Ce menu existait avant la mise à jour, je m'en sers depuis pas mal de temps.


----------



## JPTK (9 Novembre 2004)

Toyz a dit:
			
		

> Ce menu existait avant la mise à jour, je m'en sers depuis pas mal de temps.



NAn sérieux ? Ca fait pas si "longtemps" que ça alors... je m'étais tellement fait à l'idée que SD n'était pas implanté dans SAFARI que je n'avais pas vérifié. En tout cas ça remontre à pas la dernière built de SAFARI alors, et encore.


Nan NAAS je parle bien kilo octet, je suis en 1024, je ne crois pas me planter une fois de plus entre en kilobyte et Kilo octet


----------



## JPTK (9 Novembre 2004)

naas a dit:
			
		

> 400 Ko secondes ?  Ko tu es sûr ? c'est pas Kb ...

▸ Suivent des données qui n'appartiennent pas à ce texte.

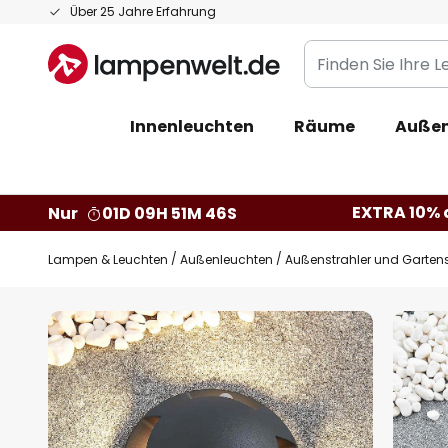
Zum
Über 25 Jahre Erfahrung
Inhalt
Finden
springen
Sie
Ihre
Innenleuchten
Räume
Außen
Leuchte...
EXTRA 10% a
Nur
01D 09H 51M 45S
Lampen & Leuchten
Außenleuchten
Außenstrahler und Gartens
Zum
Ende
der
Bildgalerie
springen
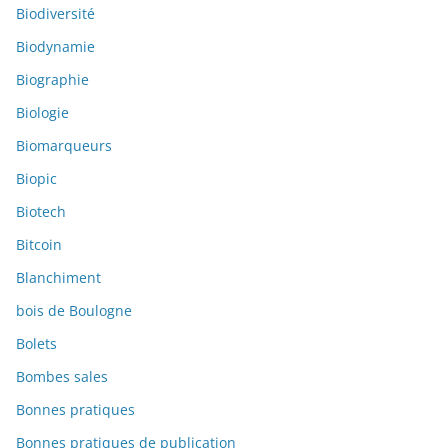
Biodiversité
Biodynamie
Biographie
Biologie
Biomarqueurs
Biopic
Biotech
Bitcoin
Blanchiment
bois de Boulogne
Bolets
Bombes sales
Bonnes pratiques
Bonnes pratiques de publication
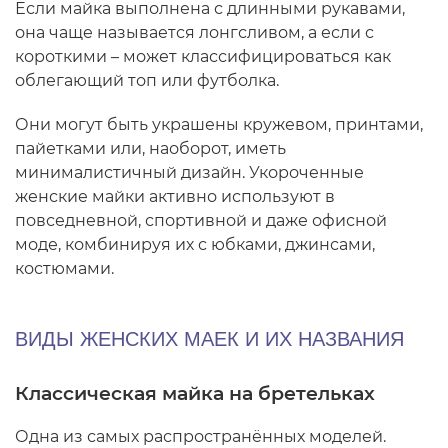
Если майка выполнена с длинными рукавами,
она чаще называется лонгсливом, а если с
короткими – может классифицироваться как
облегающий топ или футболка.
Они могут быть украшены кружевом, принтами,
пайетками или, наоборот, иметь
минималистичный дизайн. Укороченные
женские майки активно используют в
повседневной, спортивной и даже офисной
моде, комбинируя их с юбками, джинсами,
костюмами.
ВИДЫ ЖЕНСКИХ МАЕК И ИХ НАЗВАНИЯ
Классическая майка на бретельках
Одна из самых распространённых моделей.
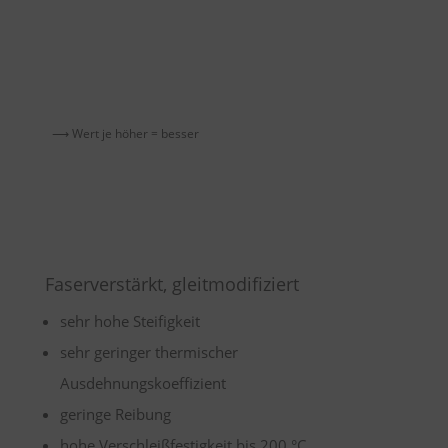
⟶ Wert je höher = besser
Faserverstärkt, gleitmodifiziert
sehr hohe Steifigkeit
sehr geringer thermischer
Ausdehnungskoeffizient
geringe Reibung
hohe Verschleißfestigkeit bis 200 °C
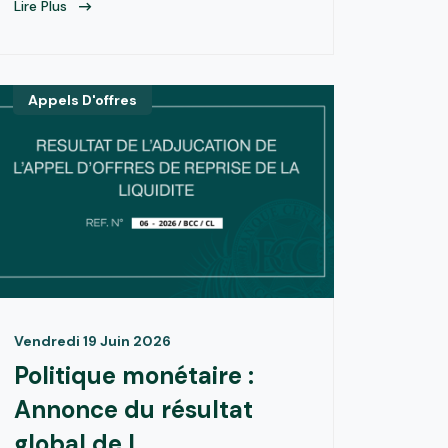
Lire Plus
Appels D'offres
Vendredi 19 Juin 2026
Politique monétaire :
Annonce du résultat
global de l...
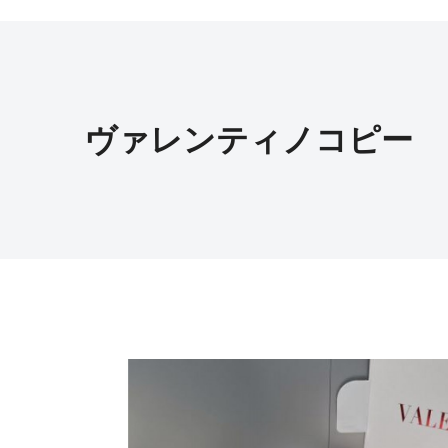
ヴァレンティノコピー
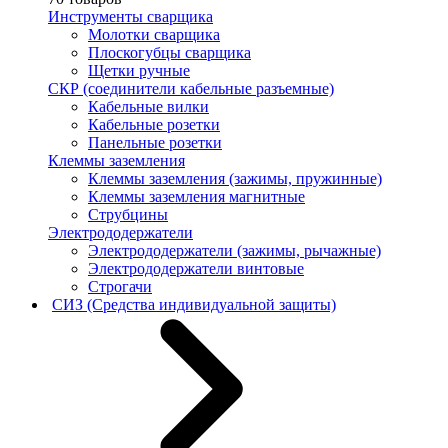
Инструменты сварщика
Молотки сварщика
Плоскогубцы сварщика
Щетки ручные
СКР (соединители кабельные разъемные)
Кабельные вилки
Кабельные розетки
Панельные розетки
Клеммы заземления
Клеммы заземления (зажимы, пружинные)
Клеммы заземления магнитные
Струбцины
Электрододержатели
Электрододержатели (зажимы, рычажные)
Электрододержатели винтовые
Строгачи
СИЗ (Средства индивидуальной защиты)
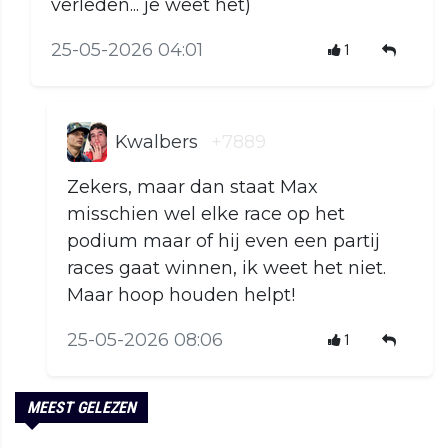
verleden... je weet het)
25-05-2026 04:01
1
Kwalbers
+7889
Zekers, maar dan staat Max
misschien wel elke race op het
podium maar of hij even een partij
races gaat winnen, ik weet het niet.
Maar hoop houden helpt!
25-05-2026 08:06
1
MEEST GELEZEN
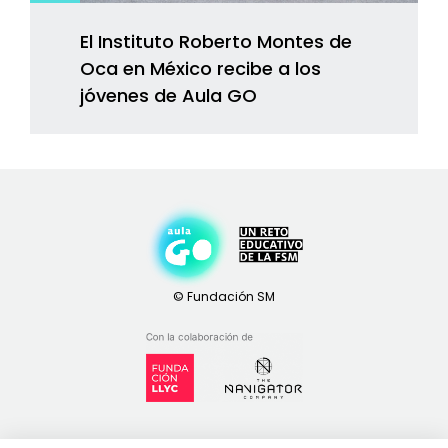
El Instituto Roberto Montes de
Oca en México recibe a los
jóvenes de Aula GO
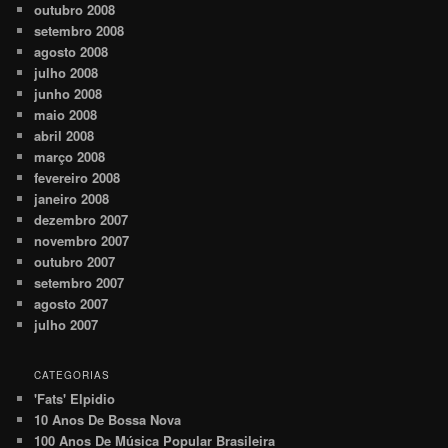
outubro 2008
setembro 2008
agosto 2008
julho 2008
junho 2008
maio 2008
abril 2008
março 2008
fevereiro 2008
janeiro 2008
dezembro 2007
novembro 2007
outubro 2007
setembro 2007
agosto 2007
julho 2007
CATEGORIAS
'Fats' Elpidio
10 Anos De Bossa Nova
100 Anos De Música Popular Brasileira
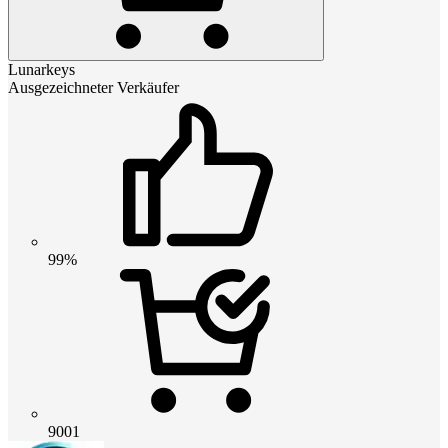
Lunarkeys
Ausgezeichneter Verkäufer
99%
9001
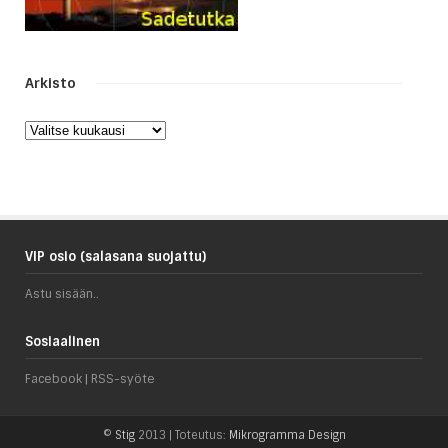
Arkisto
Arkisto
VIP osio (salasana suojattu)
Astu sisään..
Sosiaalinen
Facebook
|
RSS-syöte
©
Stig
2013 | Toteutus:
Mikrogramma Design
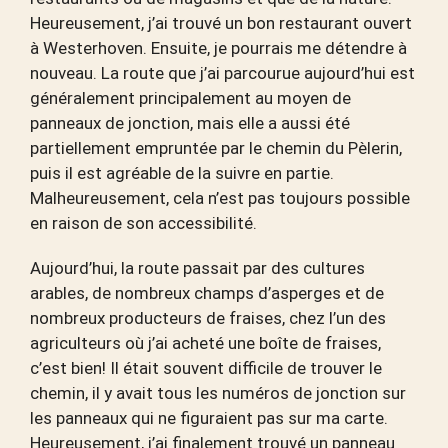
Heureusement, j’ai trouvé un bon restaurant ouvert
à Westerhoven. Ensuite, je pourrais me détendre à
nouveau. La route que j’ai parcourue aujourd’hui est
généralement principalement au moyen de
panneaux de jonction, mais elle a aussi été
partiellement empruntée par le chemin du Pèlerin,
puis il est agréable de la suivre en partie.
Malheureusement, cela n’est pas toujours possible
en raison de son accessibilité.
Aujourd’hui, la route passait par des cultures
arables, de nombreux champs d’asperges et de
nombreux producteurs de fraises, chez l’un des
agriculteurs où j’ai acheté une boîte de fraises,
c’est bien! Il était souvent difficile de trouver le
chemin, il y avait tous les numéros de jonction sur
les panneaux qui ne figuraient pas sur ma carte.
Heureusement, j’ai finalement trouvé un panneau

Ah bah si je me suis encore planté je crois...  :rose: 

Tu veux dire que SAFARI compte en Ko et SD en Kb, ce qui voudrait dire en gros que SD n'accélère en rien le DL de mes fichiers ?  :rose:  :mouais:

En plus je viens de remarquer que SAFARI ne lance pas SD via le menu contextuel, il faut que l'application soit déjà ouverte sinon il ne se passe rien...


----------



## naas (9 Novembre 2004)

:love:


----------



## JPTK (9 Novembre 2004)

C'est bon tu peux supprimer ton message et arrêter d'être jaloux...  :rose:  :rateau:


----------



## Dedalus (9 Novembre 2004)

Aie l'½il sur Menumeters (si tu actives son module réseau, ça sera toujours des ko/seconde).
Quant au menu contextuel, je confirme : il existait déjà dans la version 1 de SD. Mais ce qui a changé c'est qu'il entre moins en conflit avec certains autres modules menus contextuels. Perso je ne m'en sers pas (le menu CM est déjà bien assez encombré), puisque le plug in internet de SD se lance automatiquement aussi bien avec Safari qu'avec Camino, Firefox ou Omniweb.
Il faut en tout cas éviter de linstaller à la fois dans la bibiiothèque générale et dans ta bibliothèque d'usager.
J'ai fait des tas de mesures plus ou moins concluantes pour comparer, et en général SD n'est intéressant que si ta connexion est rapide. il booste bien le très haut débit et moins bien le moyen débit. Mais ce n'est pas son seul intérêt : si tu vas dans l'onglet Mes serveurs, il te permet de réguler la bande passante que tu attribues à chacun et de t'en garder une portion pour toi. Un peu comme Carrafix pour Carracho mais n'importe quel serveur.


----------



## JPTK (9 Novembre 2004)

> Quant au menu contextuel, je confirme : il existait déjà dans la version 1 de SD



MAis je parle du meu contextuel de SAFARI pas de SD !   
J'avais même écrit à Yasoft qui m'avait dit qu'il était au courant et qu'il ne pouvait rien faire.


----------



## Dedalus (9 Novembre 2004)

Oups,   au temps pour moi. J'avais pas lu assez attentivement... Et comme SD je l'utilise le plus souvent sans ouvrir le navigateur, en glissant simplement des liens dessus, ben voilà comment on dit des conneries


----------



## Pascale60 (10 Novembre 2004)

Merci à vous,celà fait 3 ans que j'utilise speedownload,je n'avais jamais remarqué la possibilité du menu contextuel
A+


----------



## Agams (15 Janvier 2008)

Bonjour, j ai un petit problème avec speed download. j ai accidentellement effacé certaine partie du programme du coup quand veu telecharger je n y arrive pas mai safari garde speed download comme telechargeur par default. que faire??? :-s


----------